■ **TASK INPUT**:
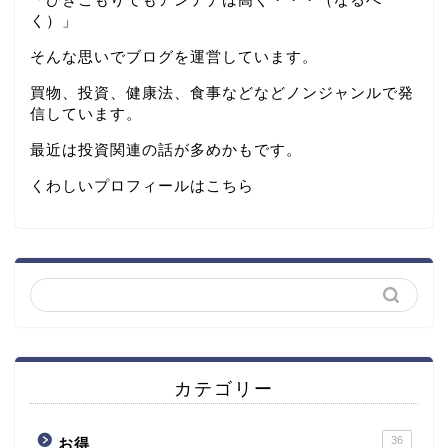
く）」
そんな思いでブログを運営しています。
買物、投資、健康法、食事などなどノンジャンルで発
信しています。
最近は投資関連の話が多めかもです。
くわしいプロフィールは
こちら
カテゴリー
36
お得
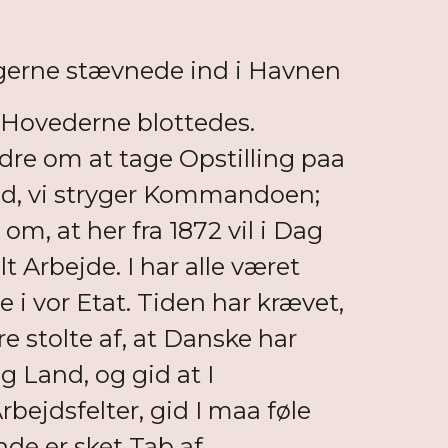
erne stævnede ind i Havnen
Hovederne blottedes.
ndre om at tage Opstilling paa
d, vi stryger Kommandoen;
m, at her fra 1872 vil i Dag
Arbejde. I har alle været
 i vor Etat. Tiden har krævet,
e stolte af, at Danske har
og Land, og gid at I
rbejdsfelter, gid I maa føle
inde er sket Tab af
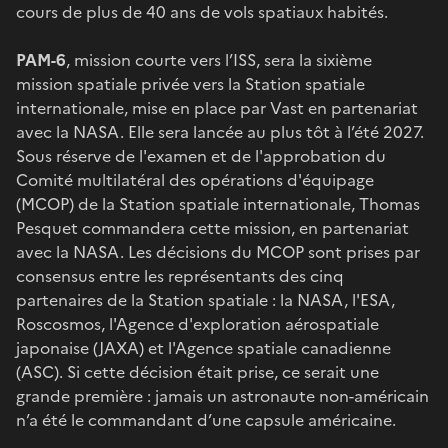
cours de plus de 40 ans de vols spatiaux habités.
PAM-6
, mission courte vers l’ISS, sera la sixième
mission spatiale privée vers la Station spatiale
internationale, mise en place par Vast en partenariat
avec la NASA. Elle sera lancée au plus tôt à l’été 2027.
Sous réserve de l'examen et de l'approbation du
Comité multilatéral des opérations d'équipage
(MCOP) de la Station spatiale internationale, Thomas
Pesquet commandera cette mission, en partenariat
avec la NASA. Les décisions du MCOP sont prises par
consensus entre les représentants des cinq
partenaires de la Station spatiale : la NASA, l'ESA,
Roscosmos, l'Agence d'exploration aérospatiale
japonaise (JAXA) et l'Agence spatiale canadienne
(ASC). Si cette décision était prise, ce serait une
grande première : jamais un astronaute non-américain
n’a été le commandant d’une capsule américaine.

---

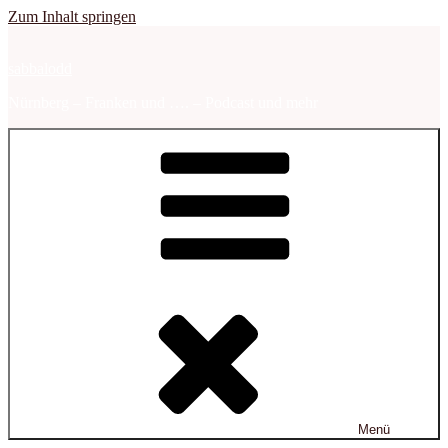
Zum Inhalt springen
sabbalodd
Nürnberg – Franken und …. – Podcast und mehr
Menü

■ **PROBLEM REQUIREMENTS**: Select and copy every line of the material that holds the string "Agence".

■ **RESULT BELOW**:
Roscosmos, l'Agence d'exploration aérospatiale
japonaise (JAXA) et l'Agence spatiale canadienne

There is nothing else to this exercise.